RECORDS SUPPLIED START

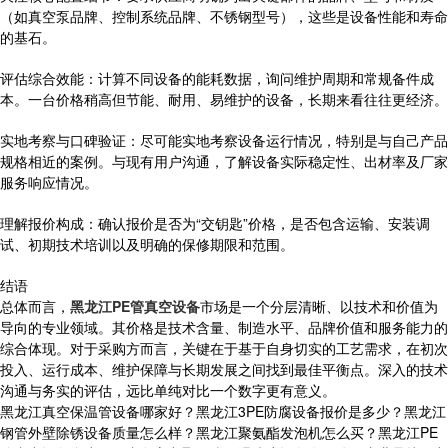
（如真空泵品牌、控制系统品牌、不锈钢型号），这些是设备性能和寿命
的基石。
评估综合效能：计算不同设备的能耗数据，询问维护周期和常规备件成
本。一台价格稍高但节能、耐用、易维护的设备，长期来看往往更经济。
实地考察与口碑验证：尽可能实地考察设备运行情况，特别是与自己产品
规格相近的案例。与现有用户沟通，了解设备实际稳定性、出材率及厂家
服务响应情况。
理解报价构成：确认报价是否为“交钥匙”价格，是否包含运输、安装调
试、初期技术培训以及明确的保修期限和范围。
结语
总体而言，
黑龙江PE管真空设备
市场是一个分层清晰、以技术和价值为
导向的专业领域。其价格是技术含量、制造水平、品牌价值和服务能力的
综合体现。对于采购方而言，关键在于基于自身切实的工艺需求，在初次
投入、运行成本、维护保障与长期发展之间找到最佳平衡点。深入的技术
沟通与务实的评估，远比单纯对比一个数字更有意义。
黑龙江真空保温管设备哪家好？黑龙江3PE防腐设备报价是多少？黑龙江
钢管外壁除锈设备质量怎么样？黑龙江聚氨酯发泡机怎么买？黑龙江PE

RECORDS SUPPLIED END
RECORDS SUPPLIED START

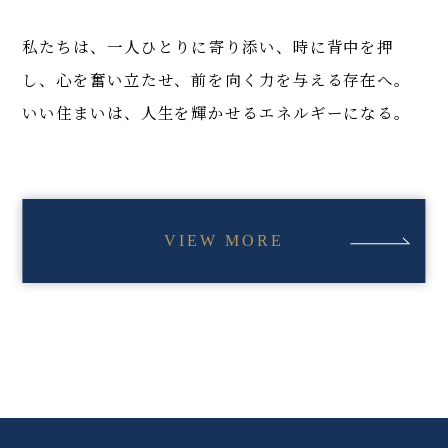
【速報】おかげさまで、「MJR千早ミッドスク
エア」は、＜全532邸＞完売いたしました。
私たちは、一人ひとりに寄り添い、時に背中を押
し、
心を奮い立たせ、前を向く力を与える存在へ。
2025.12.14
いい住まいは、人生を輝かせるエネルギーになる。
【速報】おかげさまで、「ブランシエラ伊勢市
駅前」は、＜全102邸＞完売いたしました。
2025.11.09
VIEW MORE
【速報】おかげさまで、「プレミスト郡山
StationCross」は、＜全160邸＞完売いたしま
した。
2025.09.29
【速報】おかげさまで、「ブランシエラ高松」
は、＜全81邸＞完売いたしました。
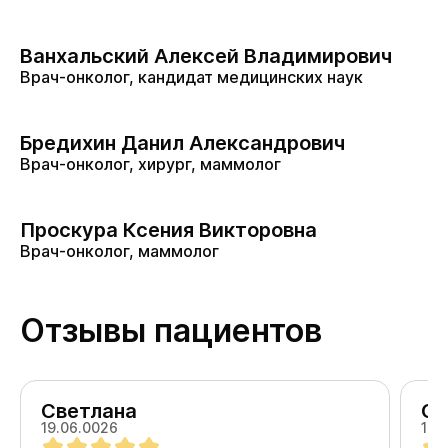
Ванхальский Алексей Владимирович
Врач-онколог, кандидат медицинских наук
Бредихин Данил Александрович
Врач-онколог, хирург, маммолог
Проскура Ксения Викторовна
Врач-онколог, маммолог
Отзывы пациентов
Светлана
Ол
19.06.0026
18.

RECORDS SUPPLIED END
RECORDS SUPPLIED START

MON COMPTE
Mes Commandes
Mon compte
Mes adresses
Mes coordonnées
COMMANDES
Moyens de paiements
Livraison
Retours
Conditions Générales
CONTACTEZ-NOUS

RECORDS SUPPLIED END

[ASSIGNED TASK]:
The total is all that is wanted here: please count the lines of the material that contain the word "маммолог".

[RESULT FOR THIS EXERCISE]:
2